Więcej książków part 3



Obiecałam Wam dziś dwa posty, więc muszę być słowna. Każdy lubi jak przybywają mu nowe książeczki do kolekcji, które może powąchać, pomiziać i przytulić. Nie wspominając już o historiach, jakie znajdują się w środku. Co przyszło do mnie na poczatku marca? 

Zapraszam.


„Reap” fantastycznej Tillie Cole przybyło do mnie, po fenomenalnym „Raze”( Recenzja ), które ukrało mi serce i obiecało, że kolejna część będzie jeszcze lepsza. Przyznam szczerze, jestem ciekawa, kolejnej brutalnej fabuły, ale niestety będzie to musiało troszkę poczekać. 
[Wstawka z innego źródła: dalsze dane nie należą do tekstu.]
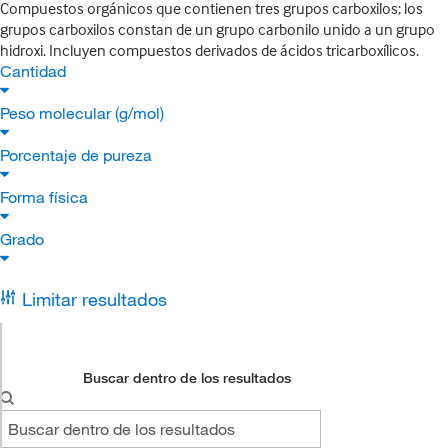
Compuestos orgánicos que contienen tres grupos carboxilos; los
grupos carboxilos constan de un grupo carbonilo unido a un grupo
hidroxi. Incluyen compuestos derivados de ácidos tricarboxílicos.
Cantidad
Peso molecular (g/mol)
Porcentaje de pureza
Forma física
Grado
Limitar resultados
Buscar dentro de los resultados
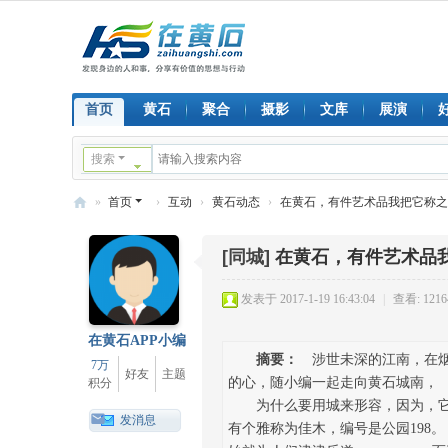
首页
黄石
聚合
摄影
文库
展演
搜索
»
首页
›
互动
›
黄石动态
›
在黄石，有件艺术品我把它称
在
[同城]
在黄石，有件艺术品
黄
石
发表于 2017-1-19 16:43:04
|
查看: 1216
在黄石APP小编
摘要：
涉世未深的江南，在烟
7万
好友
主题
的心，随小编一起走向黄石城南
积分
为什么要用城来形容，因为，
发消息
有个雅称为佳木，编号是公园1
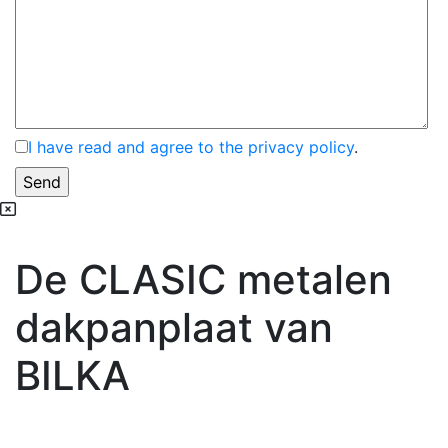
I have read and agree to the privacy policy
.
De CLASIC metalen
dakpanplaat van
BILKA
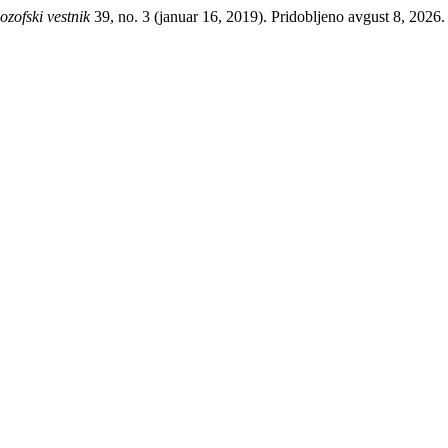
ozofski vestnik
39, no. 3 (januar 16, 2019). Pridobljeno avgust 8, 2026. h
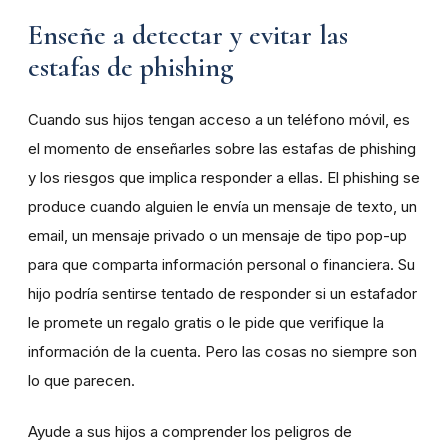
Enseñe a detectar y evitar las
estafas de phishing
Cuando sus hijos tengan acceso a un teléfono móvil, es
el momento de enseñarles sobre las estafas de phishing
y los riesgos que implica responder a ellas. El phishing se
produce cuando alguien le envía un mensaje de texto, un
email, un mensaje privado o un mensaje de tipo pop-up
para que comparta información personal o financiera. Su
hijo podría sentirse tentado de responder si un estafador
le promete un regalo gratis o le pide que verifique la
información de la cuenta. Pero las cosas no siempre son
lo que parecen.
Ayude a sus hijos a comprender los peligros de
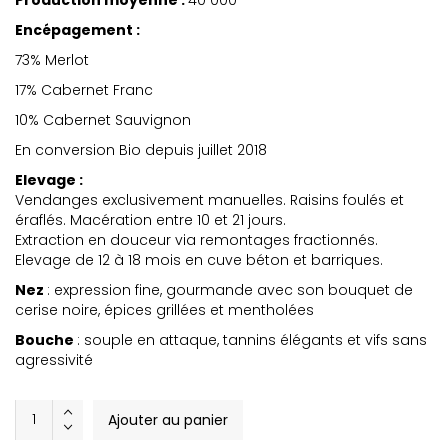
Encépagement :
73% Merlot
17% Cabernet Franc
10% Cabernet Sauvignon
En conversion Bio depuis juillet 2018
Elevage :
Vendanges exclusivement manuelles. Raisins foulés et
éraflés. Macération entre 10 et 21 jours.
Extraction en douceur via remontages fractionnés.
Elevage de 12 à 18 mois en cuve béton et barriques.
Nez
: expression fine, gourmande avec son bouquet de
cerise noire, épices grillées et mentholées
Bouche
: souple en attaque, tannins élégants et vifs sans
agressivité
Château
Ajouter au panier
Mazeris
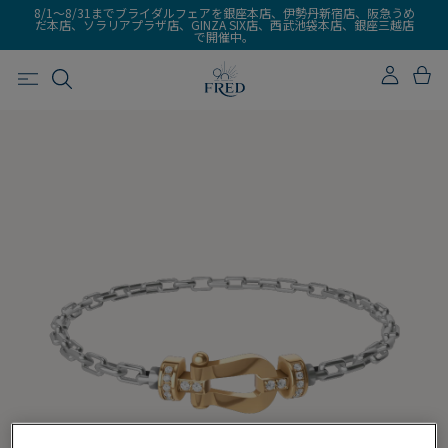
8/1～8/31までブライダルフェアを銀座本店、伊勢丹新宿店、阪急うめ
だ本店、ソラリアプラザ店、GINZA SIX店、西武池袋本店、銀座三越店
で開催中。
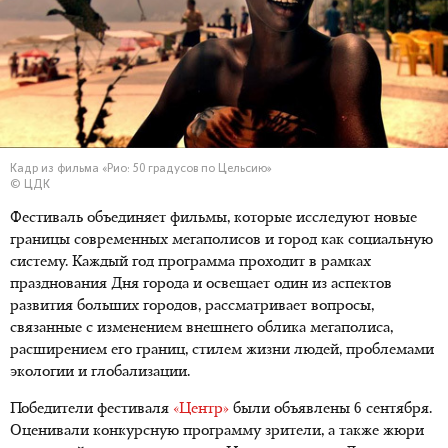
Кадр из фильма «Рио: 50 градусов по Цельсию»
© ЦДК
Фестиваль объединяет фильмы, которые исследуют новые
границы современных мегаполисов и город как социальную
систему. Каждый год программа проходит в рамках
празднования Дня города и освещает один из аспектов
развития больших городов, рассматривает вопросы,
связанные с изменением внешнего облика мегаполиса,
расширением его границ, стилем жизни людей, проблемами
экологии и глобализации.
Победители фестиваля
«Центр»
были объявлены 6 сентября.
Оценивали конкурсную программу зрители, а также жюри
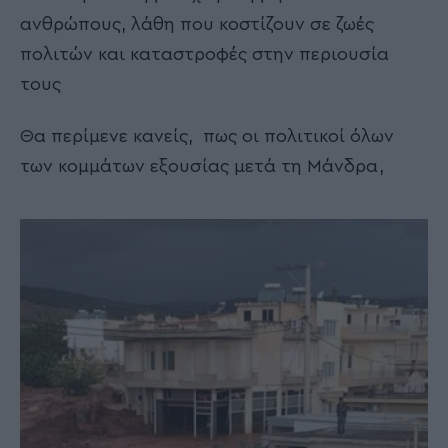
ανθρώπους, λάθη που κοστίζουν σε ζωές
πολιτών και καταστροφές στην περιουσία
τους
Θα περίμενε κανείς, πως οι πολιτικοί όλων
των κομμάτων εξουσίας μετά τη Μάνδρα,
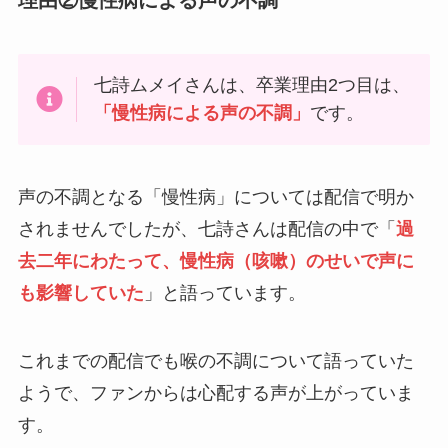
理由②慢性病による声の不調
七詩ムメイさんは、卒業理由2つ目は、
「慢性病による声の不調」
です。
声の不調となる「慢性病」については配信で明か
されませんでしたが、七詩さんは配信の中で「
過
去二年にわたって、慢性病（咳嗽）のせいで声に
も影響していた
」と語っています。
これまでの配信でも喉の不調について語っていた
ようで、ファンからは心配する声が上がっていま
す。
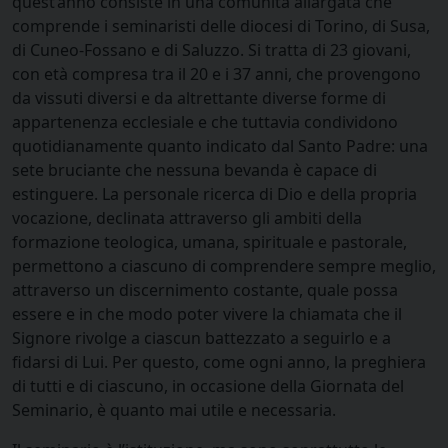
quest’anno consiste in una comunità allargata che
comprende i seminaristi delle diocesi di Torino, di Susa,
di Cuneo-Fossano e di Saluzzo. Si tratta di 23 giovani,
con età compresa tra il 20 e i 37 anni, che provengono
da vissuti diversi e da altrettante diverse forme di
appartenenza ecclesiale e che tuttavia condividono
quotidianamente quanto indicato dal Santo Padre: una
sete bruciante che nessuna bevanda è capace di
estinguere. La personale ricerca di Dio e della propria
vocazione, declinata attraverso gli ambiti della
formazione teologica, umana, spirituale e pastorale,
permettono a ciascuno di comprendere sempre meglio,
attraverso un discernimento costante, quale possa
essere e in che modo poter vivere la chiamata che il
Signore rivolge a ciascun battezzato a seguirlo e a
fidarsi di Lui. Per questo, come ogni anno, la preghiera
di tutti e di ciascuno, in occasione della Giornata del
Seminario, è quanto mai utile e necessaria.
„Znajdź mnie” Laurelin Paige zawitało, głównie z ciekawości. 
Dopiero wczoraj skończyłam „Uwolnij mnie” 
Recenzja ), które wyleżało się na półce wystarczająco długi czas. Miejmy nadzieję, że „Znajdź mnie” nie będzie musiało odleżeć swoje i w najbliższym czasie się za nie zabiorę. Naprawdę jestem ciekawa jak potoczą się losy Gwyn i JC. 




Trzy  dotychczas wydane w naszym kraju książki Mii Sheridan „ Bez słów”, „Bez winy”, „Bez szans” już prężą swoje grzebiety do mnie prosząc o uwagę. Po przeczytaniu książki, która dopiero co wyszła w USA „Preston’s Honor” ( Recenzja ), utwierdziłam się w przekonaniu, że rzeczywiście warto sięgnąć po jej inne pozycje. Tym też sposobem wszystkie trzy tomy znalazły się na mojej półce i napewno szybko zostaną przeczytane.




Na koniec zostawiłam smaczek. Smaczek, który przybył wczoraj od Wydawnictwa Kobiecego na weekend. Nowa książka Vi Keeland „MMA:Walka” na się oficjalnie ukazać 17 marca. Muszę przyznać, że zaczełam czytać już w nocy, bo nie mogłam wytrzymać ciśnienia ciekawości i zapowiada się po 70 stronach ciekawie. Jak tak dalej pójdzie to recenzja będzie jutro. Póki co... warto!